'Morandi in colors II' by Anne-Lise Coste is one of several still lifes at Susanne Hilberry Gallery. (Susanne Hilberry Gallery)
French artist Anne-Lise Coste is perhaps best known for using words as art, airbrushing questions and slogans in childish block letters. These are text-based compositions that the Italian art magazine Mousse found filled with, in an apt phrase, both “severity and airiness.”
In 2013, however, the painter filled a show at New York’s Eleven Rivington gallery with studies, most black and white, of details from Picasso’s “Guernica,” an interesting turn toward the mythic and profound.
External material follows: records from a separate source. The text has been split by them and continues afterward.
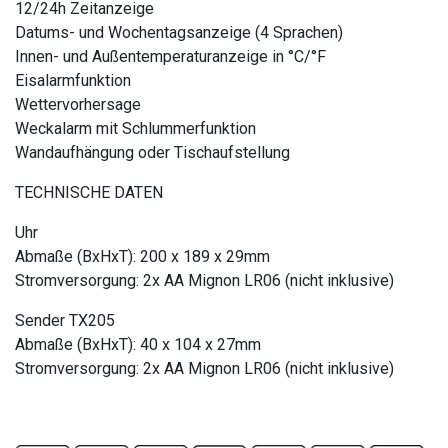
12/24h Zeitanzeige
Datums- und Wochentagsanzeige (4 Sprachen)
Innen- und Außentemperaturanzeige in °C/°F
Eisalarmfunktion
Wettervorhersage
Weckalarm mit Schlummerfunktion
Wandaufhängung oder Tischaufstellung
TECHNISCHE DATEN
Uhr
Abmaße (BxHxT): 200 x 189 x 29mm
Stromversorgung: 2x AA Mignon LR06 (nicht inklusive)
Sender TX205
Abmaße (BxHxT): 40 x 104 x 27mm
Stromversorgung: 2x AA Mignon LR06 (nicht inklusive)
“Anne-Lise Coste” at Ferndale’s Susanne Hilberry Gallery gives us something mellower, a show that’s dominated by still lifes of bottles — simply rendered vessels that, indeed, could well have stepped out of a Picasso or a Matisse. The show runs through Aug. 9.
The bottles come in both black and white and a rainbow of soft colors. The former are interesting, if a bit intellectual. But the latter? They’re complete and utter knock-outs, throbbing with power and, surprisingly, emotion.
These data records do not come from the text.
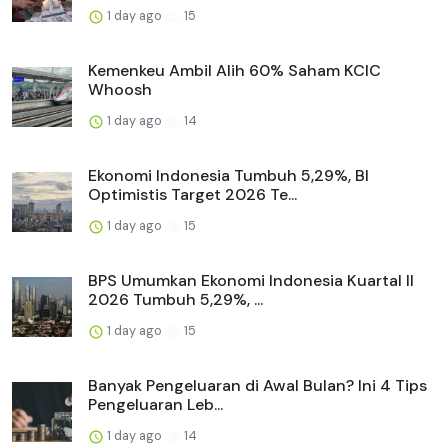
1 day ago
15
Kemenkeu Ambil Alih 60% Saham KCIC
Whoosh
1 day ago
14
Ekonomi Indonesia Tumbuh 5,29%, BI
Optimistis Target 2026 Te...
1 day ago
15
BPS Umumkan Ekonomi Indonesia Kuartal II
2026 Tumbuh 5,29%, ...
1 day ago
15
Banyak Pengeluaran di Awal Bulan? Ini 4 Tips
Pengeluaran Leb...
1 day ago
14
Like a child, Coste typically colors outside the lines, as with “Morandi in colors II,” and as a result, the vessels rendered in warm tones glow like they’re catching the late-afternoon sun. They’re irresistible.
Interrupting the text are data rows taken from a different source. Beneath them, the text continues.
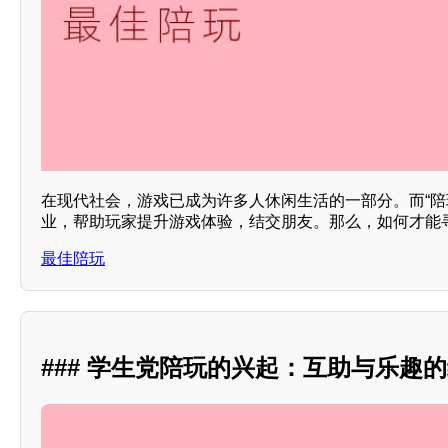
在现代社会，游戏已成为许多人休闲生活的一部分。而“陪
业，帮助玩家提升游戏体验，结交朋友。那么，如何才能
最佳陪玩
### 学生党陪玩的兴起：互助与乐趣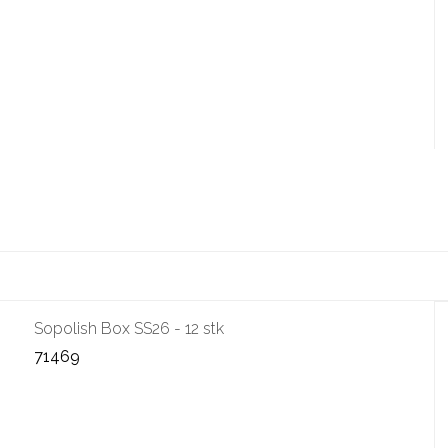
Sopolish Box SS26 - 12 stk
71469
Much like her “Guernica” studies, these paintings are also an homage, this time to the Italian still life master, Giorgio Morandi (1890-1964). But where Morandi’s detailed vessels came in a wide variety of styles, Coste’s are mostly all alike — simple, slim, tapering and narrow.
The show at Hilberry isn’t all “Morandis,” however. There are four of Coste’s text compositions, one of which reads, in her typically disjointed fashion, “Disappointed again? Feel falling apart? Refusing to grow up?”
There are also abstracts in the show, some quite large. The three in the “Elle” series are particularly cool, and with their layers of jumbled letters and lines, a world away from the warmth and tranquility of those bottles.